TV broadcasters and networks benefit from having access to real-time audience insights, which allows them to understand audience trends on how shows are being consumed. They can better understand audience loyalty for certain shows, which in turn helps them promote the shows better to increase monetisation of ad-supported content.
On the device side, smart TV makers can now have a much deeper understanding of how their customers interact with their product. Real-time audience dashboards can give TV OEMs a direct view into product usage that they have never had before. And this data becomes the foundation for value-added services that create more stickiness for their customers, like personalised discovery and recommendations that take advantage of large-scale viewership data. To put this into context, if a household never misses an Arsenal match, the TV should know to automatically recommend a breaking sports news clip about a trade of an Arsenal player or a game highlight they may have missed.
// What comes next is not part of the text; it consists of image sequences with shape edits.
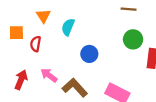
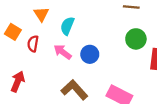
orange square: (16, 33) -> (13, 32), turned 32
pink arrow: (49, 75) -> (63, 52), moved

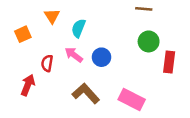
orange square: (13, 32) -> (23, 34), turned 35
red semicircle: (33, 44) -> (47, 63), moved

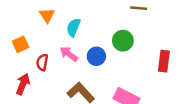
orange square: (23, 34) -> (21, 44), moved
green circle: (149, 41) -> (123, 41), moved

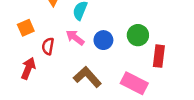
green circle: (123, 41) -> (138, 35), moved
red rectangle: (164, 61) -> (159, 56), moved

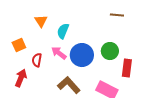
blue circle: (103, 40) -> (82, 55), size x1.5

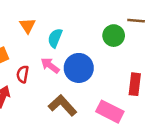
brown line: (117, 15) -> (136, 21), moved
green circle: (110, 51) -> (114, 36), moved

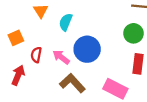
green circle: (114, 36) -> (133, 33), moved
pink arrow: (50, 65) -> (61, 57), moved

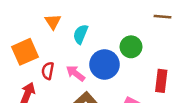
green circle: (133, 33) -> (131, 47), moved
orange square: (16, 38) -> (25, 52), size x1.5

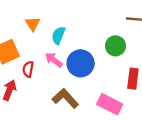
green circle: (131, 47) -> (115, 46), moved
pink arrow: (75, 73) -> (54, 60), moved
And with the amount of viewership data that is available, the days of the static electronic programming guide are numbered. Why should my on-screen guide be the same as yours, if we generally watch very different types of programmes? With content fragmented across live linear TV and OTT, TV data becomes a means of universal search and discovery. It’s time to think about not just presenting what’s on for all viewers, but presenting a curated list of upcoming programmes – whether on linear TV, apps or OTT services, that is tailored to each individual viewer or household. Large-scale TV data will get us there in the next few years.
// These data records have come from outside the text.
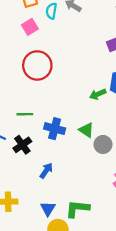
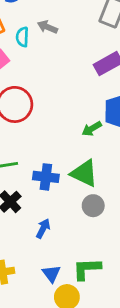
green triangle: (86, 130) -> (84, 173), size x1.5
gray circle: (103, 144) -> (93, 206), moved

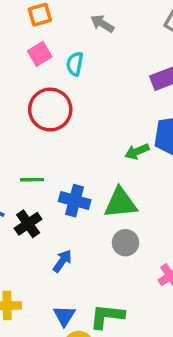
cyan semicircle: (22, 37) -> (75, 64), moved
green triangle: (84, 173) -> (120, 203), turned -40

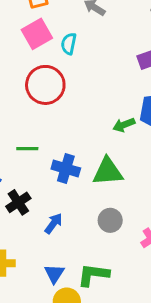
pink square: (40, 54) -> (37, 34), size x1.4
black cross: (28, 224) -> (18, 202), moved
gray circle: (125, 243) -> (110, 220), moved

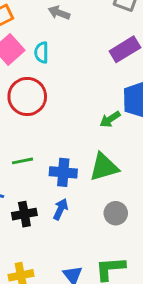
black cross: (18, 202) -> (24, 214), turned 35
blue arrow: (54, 223) -> (61, 209), moved

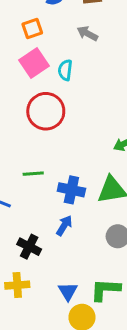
black cross: (24, 214) -> (29, 247), moved, turned 30

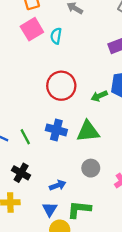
red circle: (46, 111) -> (61, 86), moved
green line: (33, 174) -> (25, 137), moved, turned 63
blue arrow: (64, 225) -> (58, 185), moved, turned 35

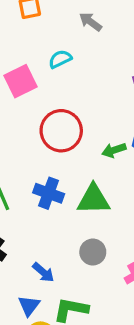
pink square: (32, 29) -> (20, 81), moved
cyan semicircle: (56, 36) -> (60, 59), turned 49
blue arrow: (58, 185) -> (43, 272), turned 56

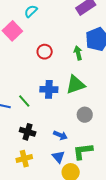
red circle: (61, 131) -> (45, 52), size x0.6
green arrow: (114, 150) -> (78, 53), turned 112

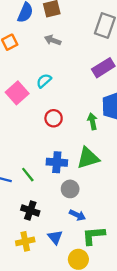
cyan semicircle: (31, 11) -> (44, 81), moved
gray circle: (85, 115) -> (70, 189), moved
blue arrow: (60, 135) -> (77, 215), moved
blue triangle: (58, 157) -> (55, 237), moved

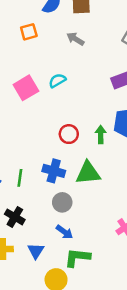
red circle: (54, 118) -> (69, 134), moved
green line: (28, 175) -> (20, 178), turned 35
What challenges stand in the way of the industry as a whole making the most of TV data? And what solutions are available?
The challenges are in three main categories: adoption, consumer experience, and overall maturity of the digital TV ecosystem. First, the industry’s tools, methodology, processes and norms need to evolve out of the currently trusted panel-based models, toward using true census scale data. That change is happening at fast pace, but still has a long way to go. Alphonso for one offers free TV ad campaign insights on thousands of US brands and brand categories, and this free access will be coming this year to the UK. Second, the consumer experience has to be bullet-proof. Privacy is a key concern from the consumer perspective and the industry needs to self-regulate and build better practices wherever consumer data is concerned. A high level of trust between the industry and consumers is paramount.
We have endeavoured to build consumer choice and privacy into the core of our products, and that remains a top priority as we enter new markets. Finally, the overall TV and big data ecosystems must come together to develop means of data exchange that can lead to high-value services such as advanced audience measurement across all forms of TV, and attribution reporting for TV ads. This is something we’re happy to be working on with MTM, Sky, Adobe, EGTA and others, as part of a consortium to help drive understanding and awareness of cross-platform, cross-border measurement.
Other industries with complimentary data sets have made much more progress than the TV industry in understanding the value of combined data sources. Expect TV data to help brands have a much better understanding of how TV drives auto sales, CPG sales, foot traffic, website visits and app downloads. We’re driving massive innovation in multi-touch attribution and cross-media effectiveness.